> [Assigned task]:
In the data, find each line where the word "время" appears and list that line.

> [Data records]:

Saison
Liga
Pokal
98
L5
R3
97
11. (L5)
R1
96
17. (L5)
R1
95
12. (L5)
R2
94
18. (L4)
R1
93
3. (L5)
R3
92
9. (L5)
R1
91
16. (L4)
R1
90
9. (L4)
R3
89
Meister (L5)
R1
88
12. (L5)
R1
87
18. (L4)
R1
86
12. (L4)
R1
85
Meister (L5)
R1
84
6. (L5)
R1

--

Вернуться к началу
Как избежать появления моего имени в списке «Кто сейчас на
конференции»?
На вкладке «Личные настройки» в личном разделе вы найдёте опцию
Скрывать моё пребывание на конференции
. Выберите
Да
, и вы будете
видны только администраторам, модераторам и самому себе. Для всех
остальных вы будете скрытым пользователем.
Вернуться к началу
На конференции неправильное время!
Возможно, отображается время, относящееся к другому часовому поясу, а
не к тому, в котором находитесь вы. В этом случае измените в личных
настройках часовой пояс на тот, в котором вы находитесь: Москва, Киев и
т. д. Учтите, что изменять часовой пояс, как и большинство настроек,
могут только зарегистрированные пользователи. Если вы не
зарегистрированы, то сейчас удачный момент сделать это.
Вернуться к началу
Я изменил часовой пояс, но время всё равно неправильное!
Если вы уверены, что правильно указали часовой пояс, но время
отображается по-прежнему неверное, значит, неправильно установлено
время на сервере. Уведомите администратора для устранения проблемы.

* * *

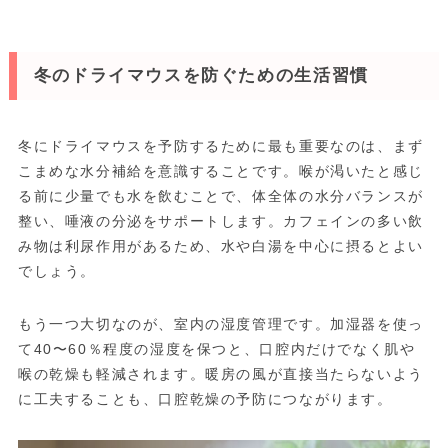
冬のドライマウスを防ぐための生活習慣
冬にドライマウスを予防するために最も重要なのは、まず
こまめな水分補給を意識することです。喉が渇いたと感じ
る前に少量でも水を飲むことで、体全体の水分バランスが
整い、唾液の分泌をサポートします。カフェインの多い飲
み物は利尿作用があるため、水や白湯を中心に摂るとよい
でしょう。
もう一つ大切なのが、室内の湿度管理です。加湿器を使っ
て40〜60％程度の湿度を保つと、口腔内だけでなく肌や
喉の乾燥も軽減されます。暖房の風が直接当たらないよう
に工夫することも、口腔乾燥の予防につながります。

> [Answer to this exercise]:
На конференции неправильное время!
Возможно, отображается время, относящееся к другому часовому поясу, а
Я изменил часовой пояс, но время всё равно неправильное!
Если вы уверены, что правильно указали часовой пояс, но время
время на сервере. Уведомите администратора для устранения проблемы.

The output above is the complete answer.